> **Exercise description**
Below is a listing; retype exactly the lines between the one containing "Maisons-Laffitte" and the one containing "terhadap penyelenggaraan pendidikan", inclusive, minus the pictures.

***** Data to use

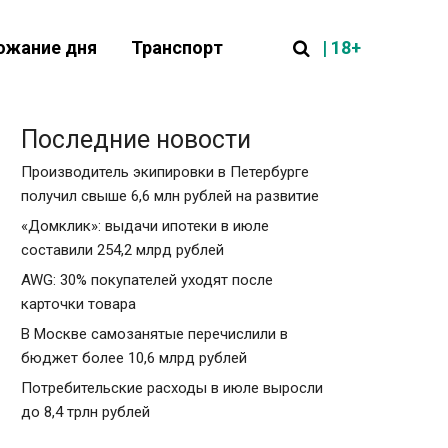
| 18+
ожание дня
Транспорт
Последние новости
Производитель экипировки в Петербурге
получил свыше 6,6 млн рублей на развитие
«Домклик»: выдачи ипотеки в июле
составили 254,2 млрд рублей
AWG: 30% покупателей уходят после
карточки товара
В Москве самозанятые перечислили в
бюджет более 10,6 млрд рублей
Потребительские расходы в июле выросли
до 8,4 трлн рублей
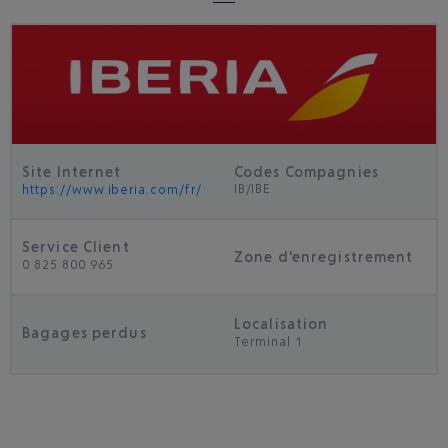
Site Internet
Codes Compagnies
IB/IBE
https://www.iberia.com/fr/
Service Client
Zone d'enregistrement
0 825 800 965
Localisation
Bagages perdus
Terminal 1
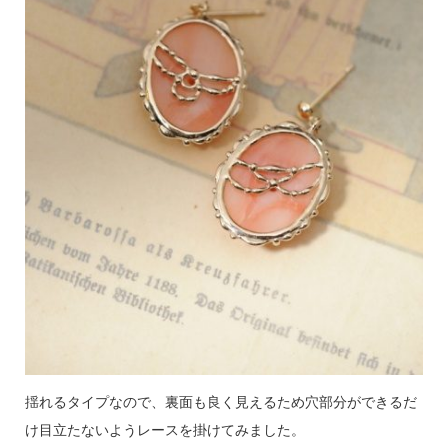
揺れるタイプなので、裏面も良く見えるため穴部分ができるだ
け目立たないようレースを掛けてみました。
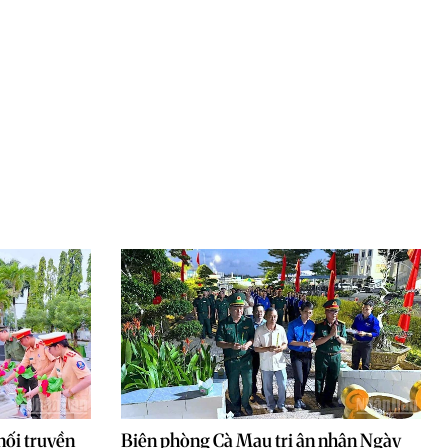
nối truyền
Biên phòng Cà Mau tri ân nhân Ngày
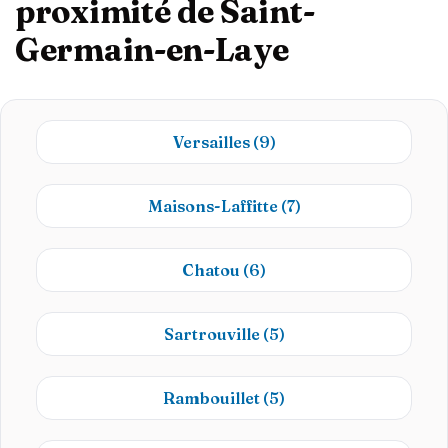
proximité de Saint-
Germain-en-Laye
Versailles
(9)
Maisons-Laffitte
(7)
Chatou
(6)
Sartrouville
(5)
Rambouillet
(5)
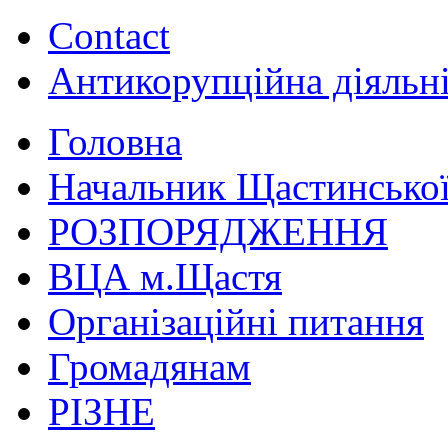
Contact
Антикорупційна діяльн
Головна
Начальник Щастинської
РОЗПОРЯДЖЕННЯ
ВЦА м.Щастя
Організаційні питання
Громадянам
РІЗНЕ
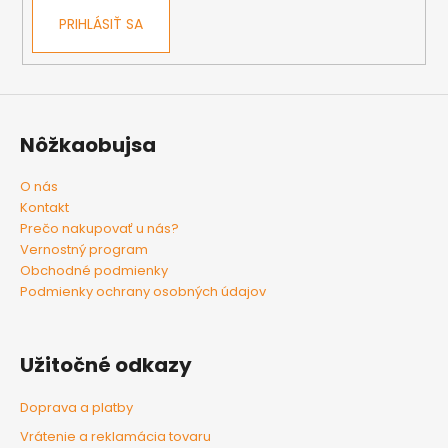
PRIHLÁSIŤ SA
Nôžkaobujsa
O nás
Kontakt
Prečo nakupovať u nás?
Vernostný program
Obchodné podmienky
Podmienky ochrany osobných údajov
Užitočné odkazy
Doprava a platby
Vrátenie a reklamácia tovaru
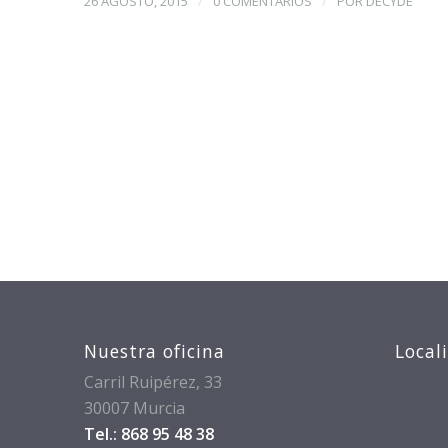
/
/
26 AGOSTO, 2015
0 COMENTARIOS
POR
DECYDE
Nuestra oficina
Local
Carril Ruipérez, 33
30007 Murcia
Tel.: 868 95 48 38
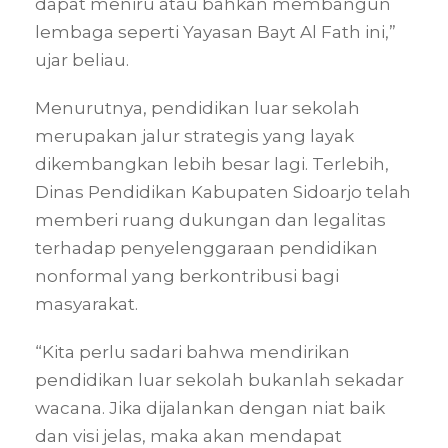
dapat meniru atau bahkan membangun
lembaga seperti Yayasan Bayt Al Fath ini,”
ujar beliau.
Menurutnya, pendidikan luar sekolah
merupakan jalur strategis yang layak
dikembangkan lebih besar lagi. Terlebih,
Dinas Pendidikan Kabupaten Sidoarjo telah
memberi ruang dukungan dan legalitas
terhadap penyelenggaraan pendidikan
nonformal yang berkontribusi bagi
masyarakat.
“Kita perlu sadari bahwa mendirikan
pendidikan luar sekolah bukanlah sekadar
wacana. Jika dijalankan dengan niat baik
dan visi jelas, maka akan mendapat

**********
***** Data to use

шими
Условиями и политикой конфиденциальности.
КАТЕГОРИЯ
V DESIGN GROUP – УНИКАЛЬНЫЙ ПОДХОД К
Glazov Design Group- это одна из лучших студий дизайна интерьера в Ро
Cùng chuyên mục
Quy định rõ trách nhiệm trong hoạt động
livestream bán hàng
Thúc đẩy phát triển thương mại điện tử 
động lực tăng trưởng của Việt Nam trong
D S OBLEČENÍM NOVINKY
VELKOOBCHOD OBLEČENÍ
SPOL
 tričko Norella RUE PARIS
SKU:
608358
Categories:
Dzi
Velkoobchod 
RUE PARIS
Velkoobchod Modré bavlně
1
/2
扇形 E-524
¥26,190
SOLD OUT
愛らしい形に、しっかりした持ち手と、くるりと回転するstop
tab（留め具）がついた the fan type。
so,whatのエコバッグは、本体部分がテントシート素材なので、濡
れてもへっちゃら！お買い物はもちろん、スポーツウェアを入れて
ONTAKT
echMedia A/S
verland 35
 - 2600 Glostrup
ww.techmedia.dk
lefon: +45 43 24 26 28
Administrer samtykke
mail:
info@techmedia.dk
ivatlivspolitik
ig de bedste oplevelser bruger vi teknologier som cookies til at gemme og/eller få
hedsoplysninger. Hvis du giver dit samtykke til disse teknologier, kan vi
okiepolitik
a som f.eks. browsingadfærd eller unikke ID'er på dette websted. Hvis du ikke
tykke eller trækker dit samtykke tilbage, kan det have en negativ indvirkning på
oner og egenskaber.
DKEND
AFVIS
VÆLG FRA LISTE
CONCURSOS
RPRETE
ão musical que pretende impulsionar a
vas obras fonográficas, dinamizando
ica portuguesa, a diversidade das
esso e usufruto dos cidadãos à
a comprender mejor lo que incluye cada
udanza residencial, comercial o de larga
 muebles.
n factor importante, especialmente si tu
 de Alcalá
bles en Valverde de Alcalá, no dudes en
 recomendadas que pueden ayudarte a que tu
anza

**********
***** Data to use

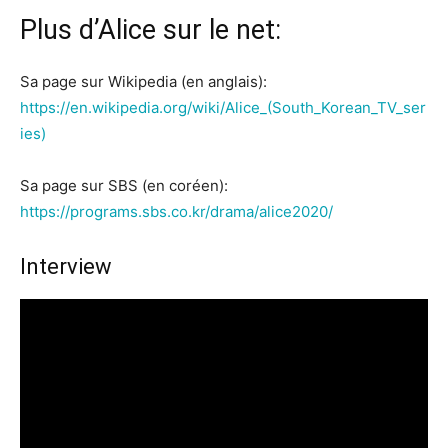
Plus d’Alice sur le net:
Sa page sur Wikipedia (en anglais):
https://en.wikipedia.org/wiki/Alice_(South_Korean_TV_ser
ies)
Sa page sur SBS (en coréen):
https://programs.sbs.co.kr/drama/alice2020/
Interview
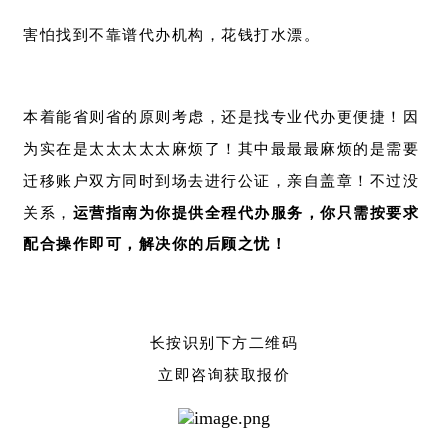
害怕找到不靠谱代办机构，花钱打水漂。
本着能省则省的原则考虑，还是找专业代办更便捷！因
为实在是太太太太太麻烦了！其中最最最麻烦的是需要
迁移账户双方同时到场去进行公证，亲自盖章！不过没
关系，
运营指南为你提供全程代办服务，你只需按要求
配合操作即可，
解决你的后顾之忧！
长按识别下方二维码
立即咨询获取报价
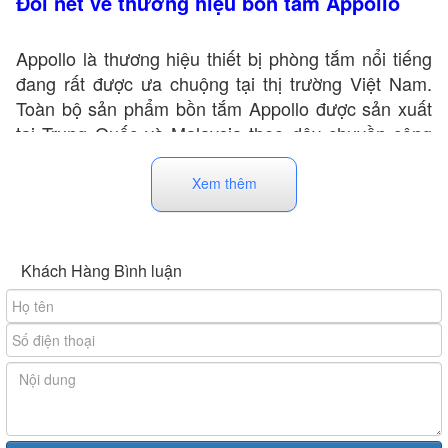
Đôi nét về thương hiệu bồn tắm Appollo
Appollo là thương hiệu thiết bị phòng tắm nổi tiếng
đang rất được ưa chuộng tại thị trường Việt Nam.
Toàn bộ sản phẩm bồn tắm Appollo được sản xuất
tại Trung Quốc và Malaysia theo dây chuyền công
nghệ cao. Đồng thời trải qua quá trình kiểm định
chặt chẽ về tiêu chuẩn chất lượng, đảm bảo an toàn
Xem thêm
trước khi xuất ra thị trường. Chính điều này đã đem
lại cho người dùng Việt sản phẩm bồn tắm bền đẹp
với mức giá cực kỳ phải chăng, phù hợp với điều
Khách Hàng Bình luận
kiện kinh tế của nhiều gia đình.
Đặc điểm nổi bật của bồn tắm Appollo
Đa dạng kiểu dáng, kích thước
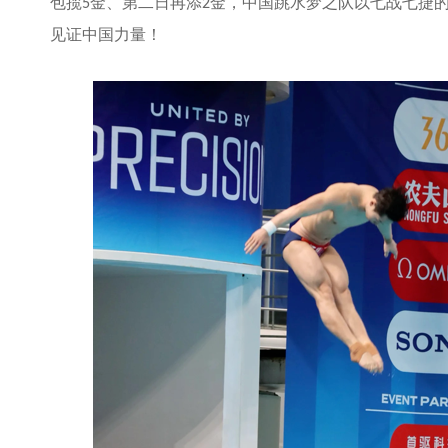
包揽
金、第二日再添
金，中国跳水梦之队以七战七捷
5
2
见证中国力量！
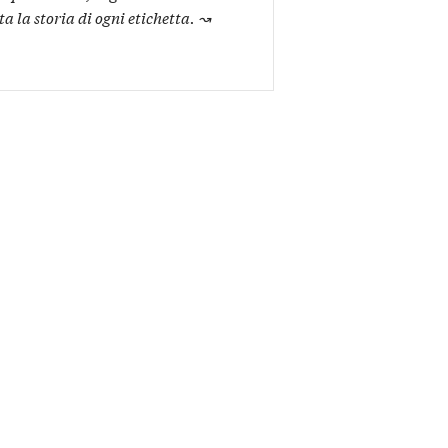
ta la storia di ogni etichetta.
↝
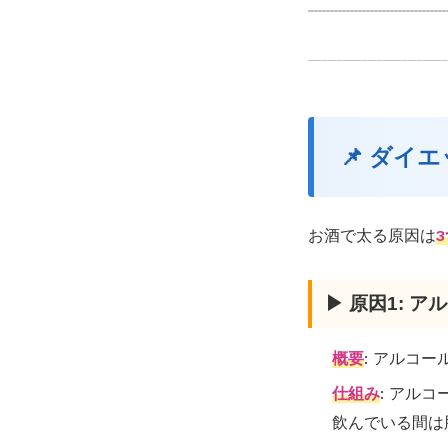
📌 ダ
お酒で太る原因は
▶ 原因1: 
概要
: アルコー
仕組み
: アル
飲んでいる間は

**********

> **Response area**
Maisons-Laffitte
(7)
Chatou
(6)
Sartrouville
(5)
Rambouillet
(5)
Contact
Антикорупційна діяльн
Головна
Начальник Щастинської
РОЗПОРЯДЖЕННЯ
ВЦА м.Щастя
Організаційні питання
Громадянам
РІЗНЕ
PRIHLÁSIŤ SA
Nôžkaobujsa
O nás
Kontakt
Prečo nakupovať u nás?
Vernostný program
Obchodné podmienky
Podmienky ochrany osobných údajov
Užitočné odkazy
Doprava a platby
Vrátenie a reklamácia tovaru
/
/
26 AGOSTO, 2015
0 COMENTARIOS
POR
DECYDE
Nuestra oficina
Local
Carril Ruipérez, 33
30007 Murcia
Tel.: 868 95 48 38
dapat meniru atau bahkan membangun
lembaga seperti Yayasan Bayt Al Fath ini,”
ujar beliau.
Menurutnya, pendidikan luar sekolah
merupakan jalur strategis yang layak
dikembangkan lebih besar lagi. Terlebih,
Dinas Pendidikan Kabupaten Sidoarjo telah
memberi ruang dukungan dan legalitas
terhadap penyelenggaraan pendidikan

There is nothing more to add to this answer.